La loi dite de « modernisation sociale », initiée par Aubry et finalisée aujourd’hui par Guigou, est un fourre-tout d’une cinquantaine d’articles qui concernent de nombreux sujets : accès à l’emploi des handicapés, harcèlement moral, formation et reclassement des salariés, précarité ou encore les licenciements…

Article paru dans l’Egalité n°87

Ce projet de loi n’est en fait que poudre aux yeux pour répondre aux milliers de licenciements que le pays connaît aujourd’hui. Il a débuté sa longue carrière fin 99, lorsque Michelin annonçait son plan de restructuration qui mettait à la porte des milliers d’ouvriers et faisait exploser les scores de Bibendum à la bourse. Après que « l’amendement Michelin » ait été invalidé par le conseil constitutionnel, le projet de loi a pris une pause ; pour mieux ressortir au moment de l’annonce de milliers de licenciements par Marks and Spencer, LU, AOM-Air Liberté, Moulinex, Valéo, … et avant les échéances électorales de 2002.

La réponse du gouvernement aux plans de licenciements massifs est, en gros, de dépoussiérer le Code du travail (d’où la « modernisation »), vous savez ce vieux gros livre qui donne quelques droits aux travailleurs et que les patrons voudraient bien voir jeter aux orties (même si ce n’est pas le code de la collectivisation des moyens de production). En clair, « il ne s’agit pas d’interdire les licenciements, mais de demander aux chefs d’entreprises de faire des efforts supplémentaires en matière de reclassement, de réindustrialisation et de donner la parole aux représentants des salariés » (Guigou dans « Les Echos » du 21 mai 2001). Ce qui ne risque pas d’empêcher le patronat de dormir…

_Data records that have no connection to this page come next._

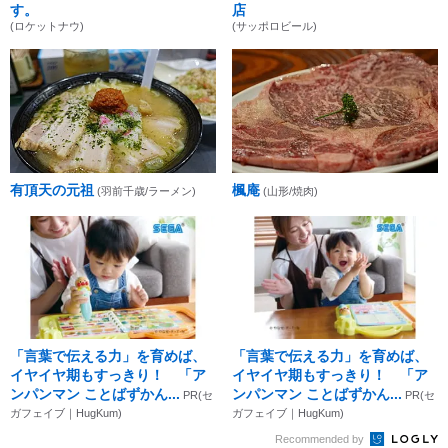
す。
店
(ロケットナウ)
(サッポロビール)
有頂天の元祖
楓庵
(羽前千歳/ラーメン)
(山形/焼肉)
「言葉で伝える力」を育めば、
「言葉で伝える力」を育めば、
イヤイヤ期もすっきり！ 「ア
イヤイヤ期もすっきり！ 「ア
ンパンマン ことばずかん...
ンパンマン ことばずかん...
PR(セ
PR(セ
ガフェイブ｜HugKum)
ガフェイブ｜HugKum)
Recommended by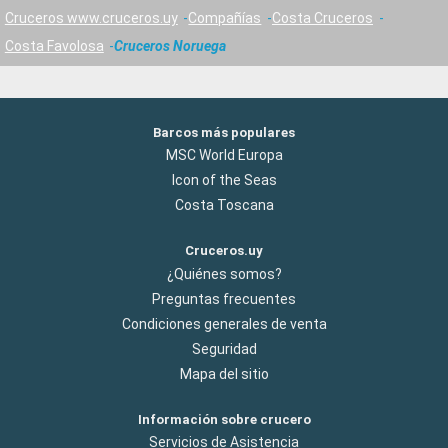
Cruceros www.cruceros.uy
Compañías
Costa Cruceros
Costa Favolosa
Cruceros Noruega
Barcos más populares
MSC World Europa
Icon of the Seas
Costa Toscana
Cruceros.uy
¿Quiénes somos?
Preguntas frecuentes
Condiciones generales de venta
Seguridad
Mapa del sitio
Información sobre crucero
Servicios de Asistencia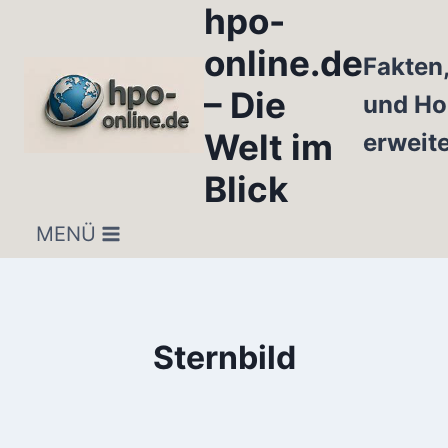
hpo-
Zum
Inhalt
online.de
Fakten
springen
– Die
und Ho
Welt im
erweit
Blick
MENÜ
Sternbild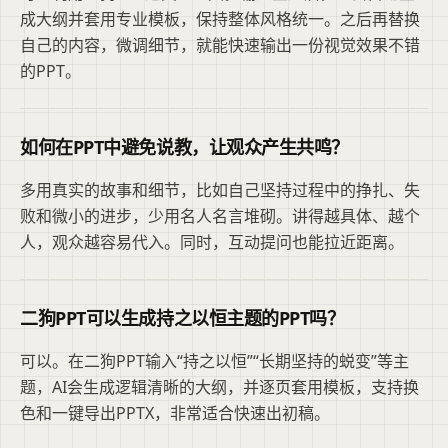
成大纲并套用专业模板，保持整体风格统一。之后再替换
自己的内容，微调细节，就能快速输出一份视觉效果不错
的PPT。
如何在PPT中避免说教，让观众产生共鸣？
多用真实的故事和细节，比如自己坚持过程中的挣扎、失
败和微小的进步，少用名人名言堆砌。讲得越具体、越个
人，观众越容易代入。同时，互动提问也能拉近距离。
二狗PPT可以生成持之以恒主题的PPT吗？
可以。在二狗PPT输入“持之以恒”“长期坚持的蜕变”等主
题，AI会生成逻辑清晰的大纲，并逐页套用模板，支持换
色和一键导出PPTX，非常适合快速出初稿。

Adopté en première lecture à l’assemblée nationale en janvier 2001, et ce par tous les députés de la « gauche plurielle » (y compris ceux qui ont des états d’âmes aujourd’hui), le projet de loi est alors entré dans sa deuxième vie. Avec la grande actualité des charrettes de licenciés, la « gauche plurielle » se déchire actuellement au moment du passage en deuxième lecture. Une partie du PS (la gauche socialiste), le MDC, le PC et les Verts ruent dans les brancards car ils pensent que le texte ne va pas assez loin sur la question des licenciements.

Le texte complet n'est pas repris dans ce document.